Every element $x \in A$ is $x\leq2$(why?) Thus $2$ is an upper bound of $A$. Can you find a lower upper bound of $A$? The smallest of the upper bounds is the $\sup A$.
Every element $x \in A$ is $x\geq-1$(why?) Thus $-1$ is a lower bound of $A$. Can you find a larger lower bound of $A$? The largest of the lower bounds is the $\inf A$.
Edit: You got it right $\sup A=2$ and $\inf A=-1.$
To prove this you must show that $2$ is an upper bound of $A$ (i.e. $x\leq 2, \ \forall x \in A$ ) and that for any $\epsilon>0, \ 2-\epsilon$ is not an upper bound of $A$(i.e. there is an $x \in A$ with $x>2-\epsilon$) . SImilar with $\inf A$.
First of all, let me note that the terms minimum, maximum, infimum and supremum do not live in a vacuum.
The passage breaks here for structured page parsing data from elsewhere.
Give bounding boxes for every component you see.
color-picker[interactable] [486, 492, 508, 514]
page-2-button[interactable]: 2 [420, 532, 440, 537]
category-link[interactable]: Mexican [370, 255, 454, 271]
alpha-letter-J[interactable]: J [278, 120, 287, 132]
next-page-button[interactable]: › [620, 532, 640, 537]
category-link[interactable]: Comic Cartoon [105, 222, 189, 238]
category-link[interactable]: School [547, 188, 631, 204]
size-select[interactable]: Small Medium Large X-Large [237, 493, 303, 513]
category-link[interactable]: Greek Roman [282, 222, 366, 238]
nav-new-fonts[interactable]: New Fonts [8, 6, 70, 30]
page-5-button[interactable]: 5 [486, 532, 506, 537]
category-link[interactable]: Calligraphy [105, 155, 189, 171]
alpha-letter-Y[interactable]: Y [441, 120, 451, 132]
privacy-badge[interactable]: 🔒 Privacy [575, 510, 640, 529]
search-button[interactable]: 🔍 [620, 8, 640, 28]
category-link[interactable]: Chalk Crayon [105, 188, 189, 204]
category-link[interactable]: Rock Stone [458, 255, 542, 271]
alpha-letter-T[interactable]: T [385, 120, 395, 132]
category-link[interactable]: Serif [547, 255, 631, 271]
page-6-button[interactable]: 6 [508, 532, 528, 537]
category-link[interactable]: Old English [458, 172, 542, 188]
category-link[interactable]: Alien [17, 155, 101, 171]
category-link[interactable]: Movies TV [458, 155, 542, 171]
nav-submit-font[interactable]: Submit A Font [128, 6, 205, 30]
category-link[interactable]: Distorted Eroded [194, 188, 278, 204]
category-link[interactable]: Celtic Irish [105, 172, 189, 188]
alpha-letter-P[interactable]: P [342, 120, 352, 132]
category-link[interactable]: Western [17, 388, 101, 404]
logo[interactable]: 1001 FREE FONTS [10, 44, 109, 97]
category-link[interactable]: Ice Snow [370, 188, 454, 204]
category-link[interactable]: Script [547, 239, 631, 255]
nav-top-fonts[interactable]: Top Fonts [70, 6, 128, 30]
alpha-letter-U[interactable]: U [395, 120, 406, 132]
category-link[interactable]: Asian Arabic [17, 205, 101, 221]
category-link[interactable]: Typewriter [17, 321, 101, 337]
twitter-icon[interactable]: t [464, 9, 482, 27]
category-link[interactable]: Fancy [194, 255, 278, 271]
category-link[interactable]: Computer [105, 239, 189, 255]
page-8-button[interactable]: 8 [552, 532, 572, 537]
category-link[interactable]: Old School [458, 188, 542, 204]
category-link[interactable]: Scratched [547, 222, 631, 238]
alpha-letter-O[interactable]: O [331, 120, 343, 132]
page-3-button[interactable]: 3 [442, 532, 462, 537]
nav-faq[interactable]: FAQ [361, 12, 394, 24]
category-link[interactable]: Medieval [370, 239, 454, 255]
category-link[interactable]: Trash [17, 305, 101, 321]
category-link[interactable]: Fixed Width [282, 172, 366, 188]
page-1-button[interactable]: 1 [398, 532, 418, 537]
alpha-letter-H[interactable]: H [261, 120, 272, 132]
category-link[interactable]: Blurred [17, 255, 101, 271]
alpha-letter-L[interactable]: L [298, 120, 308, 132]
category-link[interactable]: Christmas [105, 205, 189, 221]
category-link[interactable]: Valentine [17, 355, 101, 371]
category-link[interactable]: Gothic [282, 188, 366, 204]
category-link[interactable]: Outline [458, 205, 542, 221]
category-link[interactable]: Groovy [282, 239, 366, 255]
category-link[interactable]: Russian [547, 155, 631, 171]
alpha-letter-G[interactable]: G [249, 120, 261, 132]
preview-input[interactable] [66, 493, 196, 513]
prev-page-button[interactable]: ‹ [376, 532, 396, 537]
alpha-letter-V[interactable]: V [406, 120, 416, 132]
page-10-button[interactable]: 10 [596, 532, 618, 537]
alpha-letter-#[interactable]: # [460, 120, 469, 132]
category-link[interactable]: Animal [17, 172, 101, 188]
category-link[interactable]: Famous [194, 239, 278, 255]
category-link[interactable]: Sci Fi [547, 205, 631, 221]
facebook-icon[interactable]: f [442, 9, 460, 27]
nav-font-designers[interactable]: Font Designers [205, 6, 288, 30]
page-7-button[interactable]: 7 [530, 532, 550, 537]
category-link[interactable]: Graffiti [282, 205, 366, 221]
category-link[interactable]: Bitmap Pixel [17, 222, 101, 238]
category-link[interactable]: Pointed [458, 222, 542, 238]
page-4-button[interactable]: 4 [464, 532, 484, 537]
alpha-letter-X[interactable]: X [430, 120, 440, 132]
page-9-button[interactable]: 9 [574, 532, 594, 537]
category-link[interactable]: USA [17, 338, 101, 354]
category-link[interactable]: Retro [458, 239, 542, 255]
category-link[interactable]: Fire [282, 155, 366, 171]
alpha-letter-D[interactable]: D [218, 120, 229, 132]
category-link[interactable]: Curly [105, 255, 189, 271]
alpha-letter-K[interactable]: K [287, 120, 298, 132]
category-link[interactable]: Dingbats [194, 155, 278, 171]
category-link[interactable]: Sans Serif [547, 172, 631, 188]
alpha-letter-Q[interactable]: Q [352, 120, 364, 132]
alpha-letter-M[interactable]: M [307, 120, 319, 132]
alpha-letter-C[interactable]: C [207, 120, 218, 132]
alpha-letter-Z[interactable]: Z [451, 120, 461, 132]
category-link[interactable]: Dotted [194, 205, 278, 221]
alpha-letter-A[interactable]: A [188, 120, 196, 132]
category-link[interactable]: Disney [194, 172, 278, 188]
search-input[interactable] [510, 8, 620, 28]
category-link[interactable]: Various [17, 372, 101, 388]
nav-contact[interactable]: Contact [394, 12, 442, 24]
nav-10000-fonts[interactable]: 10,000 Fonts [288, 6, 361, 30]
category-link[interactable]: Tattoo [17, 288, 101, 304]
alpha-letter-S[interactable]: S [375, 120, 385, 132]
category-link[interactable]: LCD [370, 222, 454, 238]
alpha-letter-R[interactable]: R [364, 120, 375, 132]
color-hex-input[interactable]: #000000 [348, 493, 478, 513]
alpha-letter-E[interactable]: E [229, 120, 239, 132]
They are properties that a certain element can have with respect to a given order. Now forget about this and let us only focus on the order $(\Bbb R; \le)$ that you seem to be interested in. Given any subset of real numbers $S \subseteq \Bbb R$, we may ask whether or not there is some $r \in \Bbb R$ such that $r$ is bigger then all the elements in $S$. If such an $r$ exists, we call it an upper bound for $S$.
For example: Let $S = (0,1)$. Every element $s \in S$ is smaller than $5$ and hence $5$ is an upper bound for $S$. However, there are smaller upper bounds. $4$ is an upper bound for $S$ as well and so is $\pi$ and $\sqrt{2}$. We may hence ask if there is a least upper bound for $S$ and in fact, we have that $1$ is an upper bound for $S$ and no $r < 1$ is an upper bound for $S$. Hence $1$ is the least upper bound for $S$, which we also call the supremum of $S$.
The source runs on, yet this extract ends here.